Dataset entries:
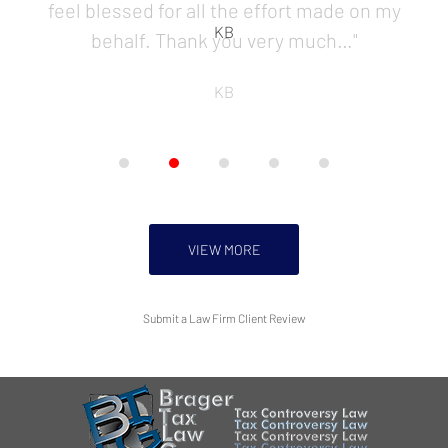
KB
VIEW MORE
Submit a Law Firm Client Review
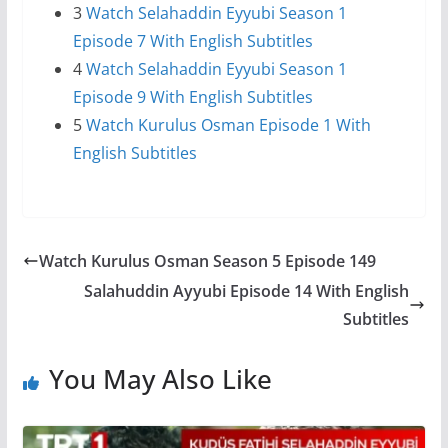
3
Watch Selahaddin Eyyubi Season 1
Episode 7 With English Subtitles
4
Watch Selahaddin Eyyubi Season 1
Episode 9 With English Subtitles
5
Watch Kurulus Osman Episode 1 With
English Subtitles
Watch Kurulus Osman Season 5 Episode 149
Salahuddin Ayyubi Episode 14 With English
Subtitles
You May Also Like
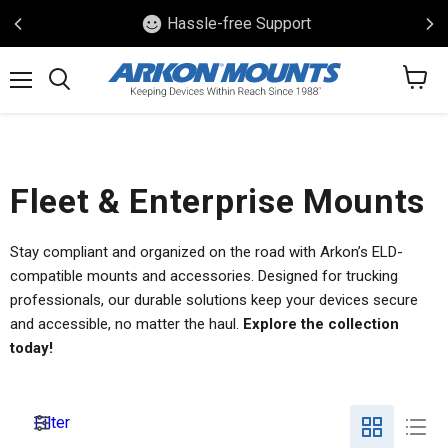
Hassle-free Support
View
Menu
Search
cart
Fleet & Enterprise Mounts
Stay compliant and organized on the road with Arkon’s ELD-
compatible mounts and accessories. Designed for trucking
professionals, our durable solutions keep your devices secure
and accessible, no matter the haul.
Explore the collection
today!
Filter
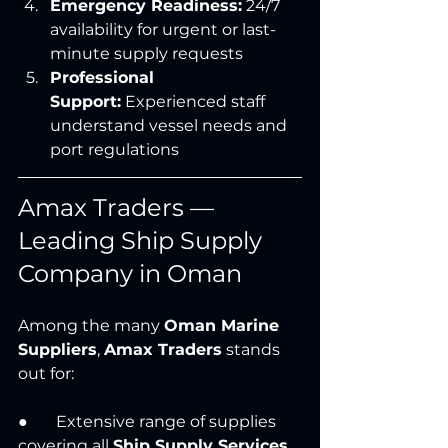
Emergency Readiness:
 24/7 
availability for urgent or last-
minute supply requests
Professional 
Support:
 Experienced staff 
understand vessel needs and 
port regulations
Amax Traders — 
Leading Ship Supply 
Company in Oman
Among the many 
Oman Marine 
Suppliers
, 
Amax Traders
 stands 
out for:
●       Extensive range of supplies 
covering all 
Ship Supply Services 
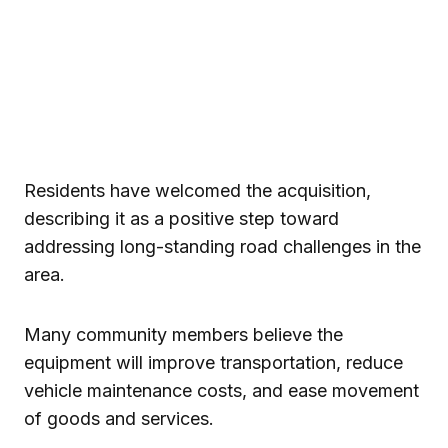
Residents have welcomed the acquisition,
describing it as a positive step toward
addressing long-standing road challenges in the
area.
Many community members believe the
equipment will improve transportation, reduce
vehicle maintenance costs, and ease movement
of goods and services.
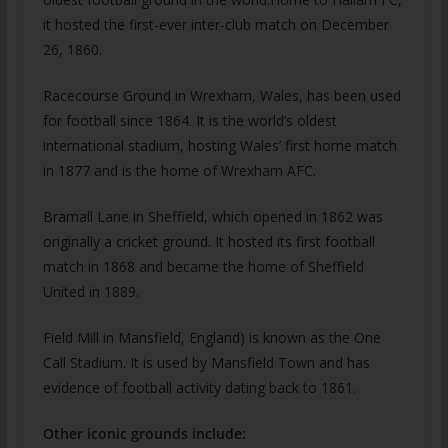
it hosted the first-ever inter-club match on December
26, 1860.
Racecourse Ground in Wrexham, Wales, has been used
for football since 1864. It is the world’s oldest
international stadium, hosting Wales’ first home match
in 1877 and is the home of Wrexham AFC.
Bramall Lane in Sheffield, which opened in 1862 was
originally a cricket ground. It hosted its first football
match in 1868 and became the home of Sheffield
United in 1889.
Field Mill in Mansfield, England) is known as the One
Call Stadium. It is used by Mansfield Town and has
evidence of football activity dating back to 1861.
Other iconic grounds include:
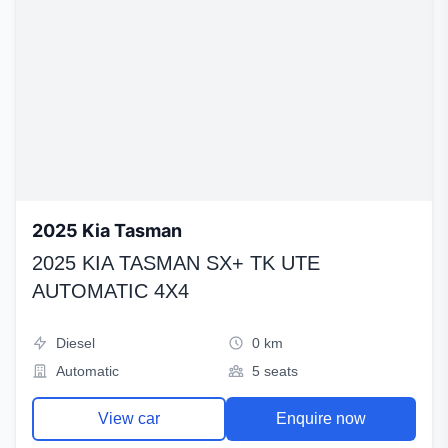
2025 Kia Tasman
2025 KIA TASMAN SX+ TK UTE
AUTOMATIC 4X4
Diesel
0 km
Automatic
5 seats
View car
Enquire now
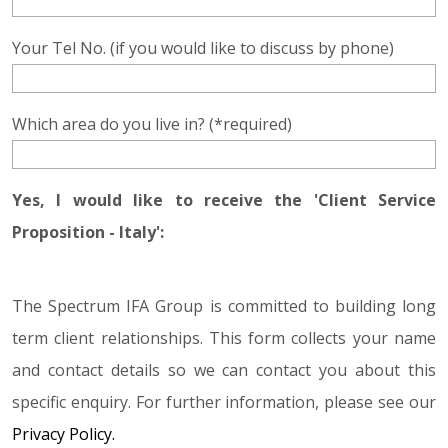
Your Tel No. (if you would like to discuss by phone)
Which area do you live in? (*required)
Yes, I would like to receive the 'Client Service
Proposition - Italy':
The Spectrum IFA Group is committed to building long
term client relationships. This form collects your name
and contact details so we can contact you about this
specific enquiry. For further information, please see our
Privacy Policy.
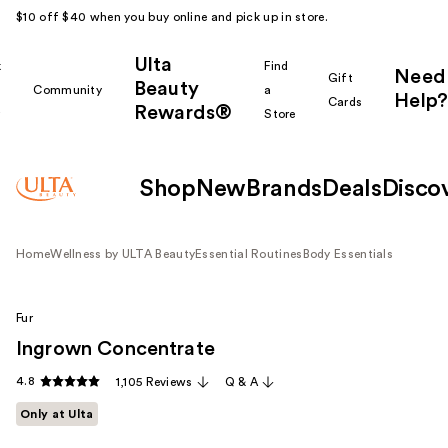
$10 off $40 when you buy online and pick up in store.
Ulta
k
Find
Need
Gift
Beauty
Community
a
Help?
Cards
Rewards®
r
Store
Shop
New
Brands
Deals
Disco
Home
Wellness by ULTA Beauty
Essential Routines
Body Essentials
Fur
Ingrown Concentrate
4.8
1,105 Reviews
Q & A
Only at Ulta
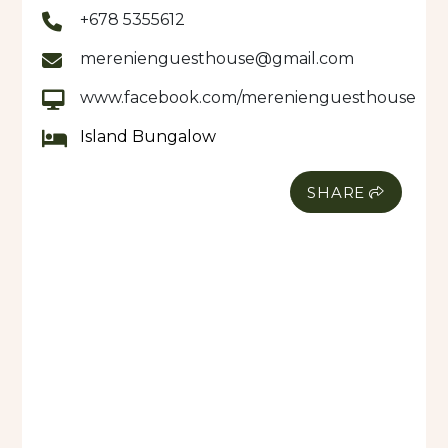
+678 5355612
merenienguesthouse@gmail.com
www.facebook.com/merenienguesthouse
Island Bungalow
SHARE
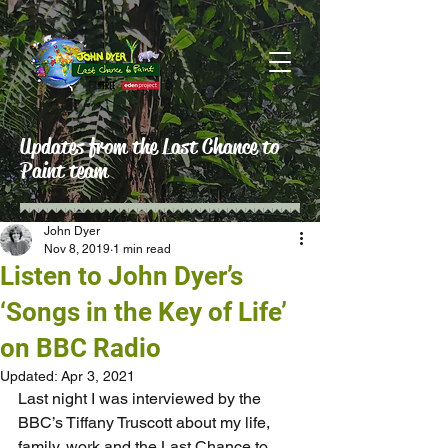
Updates from the Last Chance to
Paint team
John Dyer
Nov 8, 2019
1 min read
Listen to John Dyer’s
‘Songs in the Key of Life’
on BBC Radio
Updated:
Apr 3, 2021
Last night I was interviewed by the 
BBC’s Tiffany Truscott about my life, 
family, work and the Last Chance to 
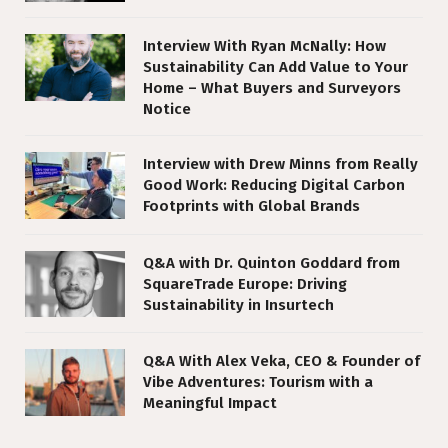
Interview With Ryan McNally: How
Sustainability Can Add Value to Your
Home – What Buyers and Surveyors
Notice
Interview with Drew Minns from Really
Good Work: Reducing Digital Carbon
Footprints with Global Brands
Q&A with Dr. Quinton Goddard from
SquareTrade Europe: Driving
Sustainability in Insurtech
Q&A With Alex Veka, CEO & Founder of
Vibe Adventures: Tourism with a
Meaningful Impact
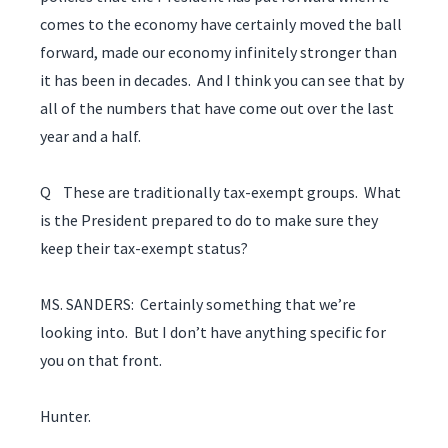
comes to the economy have certainly moved the ball
forward, made our economy infinitely stronger than
it has been in decades. And I think you can see that by
all of the numbers that have come out over the last
year and a half.
Q These are traditionally tax-exempt groups. What
is the President prepared to do to make sure they
keep their tax-exempt status?
MS. SANDERS: Certainly something that we’re
looking into. But I don’t have anything specific for
you on that front.
Hunter.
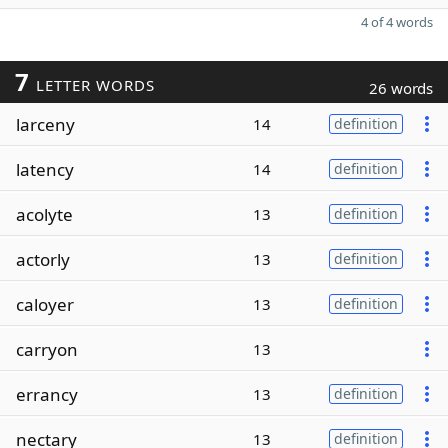
4 of 4 words
7
LETTER WORDS
26 words
larceny
14
definition
latency
14
definition
acolyte
13
definition
actorly
13
definition
caloyer
13
definition
carryon
13
errancy
13
definition
nectary
13
definition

### [Your task]
Your reply should be the full data above, copied exactly, with no pictures in it.

### [Completed exercise]
KB
VIEW MORE
Submit a Law Firm Client Review
3
Watch Selahaddin Eyyubi Season 1
Episode 7 With English Subtitles
4
Watch Selahaddin Eyyubi Season 1
Episode 9 With English Subtitles
5
Watch Kurulus Osman Episode 1 With
English Subtitles
Watch Kurulus Osman Season 5 Episode 149
Salahuddin Ayyubi Episode 14 With English
Subtitles
You May Also Like
Hassle-free Support
View
Menu
Search
cart
Fleet & Enterprise Mounts
Stay compliant and organized on the road with Arkon’s ELD-
compatible mounts and accessories. Designed for trucking
professionals, our durable solutions keep your devices secure
and accessible, no matter the haul.
Explore the collection
today!
Filter
Emergency Readiness:
 24/7 
availability for urgent or last-
minute supply requests
Professional 
Support:
 Experienced staff 
understand vessel needs and 
port regulations
Amax Traders — 
Leading Ship Supply 
Company in Oman
Among the many 
Oman Marine 
Suppliers
, 
Amax Traders
 stands 
out for:
●       Extensive range of supplies 
covering all 
Ship Supply Services 
Residents have welcomed the acquisition,
describing it as a positive step toward
addressing long-standing road challenges in the
area.
Many community members believe the
equipment will improve transportation, reduce
vehicle maintenance costs, and ease movement
of goods and services.
it hosted the first-ever inter-club match on December
26, 1860.
Racecourse Ground in Wrexham, Wales, has been used
for football since 1864. It is the world’s oldest
international stadium, hosting Wales’ first home match
in 1877 and is the home of Wrexham AFC.
Bramall Lane in Sheffield, which opened in 1862 was
originally a cricket ground. It hosted its first football
match in 1868 and became the home of Sheffield
United in 1889.
Field Mill in Mansfield, England) is known as the One
Call Stadium. It is used by Mansfield Town and has
evidence of football activity dating back to 1861.
Other iconic grounds include:
2025 Kia Tasman
2025 KIA TASMAN SX+ TK UTE
AUTOMATIC 4X4
Diesel
0 km
Automatic
5 seats
View car
Enquire now
Your Tel No. (if you would like to discuss by phone)
Which area do you live in? (*required)
Yes, I would like to receive the 'Client Service
Proposition - Italy':
The Spectrum IFA Group is committed to building long
term client relationships. This form collects your name
and contact details so we can contact you about this
specific enquiry. For further information, please see our
Privacy Policy.
$10 off $40 when you buy online and pick up in store.
Ulta
k
Find
Need
Gift
Beauty
Community
a
Help?
Cards
Rewards®
r
Store
Shop
New
Brands
Deals
Disco
Home
Wellness by ULTA Beauty
Essential Routines
Body Essentials
Fur
Ingrown Concentrate
4.8
1,105 Reviews
Q & A
Only at Ulta
+678 5355612
merenienguesthouse@gmail.com
www.facebook.com/merenienguesthouse
Island Bungalow
SHARE
Updates from the Last Chance to
Paint team
John Dyer
Nov 8, 2019
1 min read
Listen to John Dyer’s
‘Songs in the Key of Life’
on BBC Radio
Updated:
Apr 3, 2021
Last night I was interviewed by the 
BBC’s Tiffany Truscott about my life, 
family, work and the Last Chance to 
Interview With Ryan McNally: How
Sustainability Can Add Value to Your
Home – What Buyers and Surveyors
Notice
Interview with Drew Minns from Really
Good Work: Reducing Digital Carbon
Footprints with Global Brands
Q&A with Dr. Quinton Goddard from
SquareTrade Europe: Driving
Sustainability in Insurtech
Q&A With Alex Veka, CEO & Founder of
Vibe Adventures: Tourism with a
Meaningful Impact
comes to the economy have certainly moved the ball
forward, made our economy infinitely stronger than
it has been in decades. And I think you can see that by
all of the numbers that have come out over the last
year and a half.
Q These are traditionally tax-exempt groups. What
is the President prepared to do to make sure they
keep their tax-exempt status?
MS. SANDERS: Certainly something that we’re
looking into. But I don’t have anything specific for
you on that front.
Hunter.
4 of 4 words
7
LETTER WORDS
26 words
larceny
14
definition
latency
14
definition
acolyte
13
definition
actorly
13
definition
caloyer
13
definition
carryon
13
errancy
13
definition
nectary
13
definition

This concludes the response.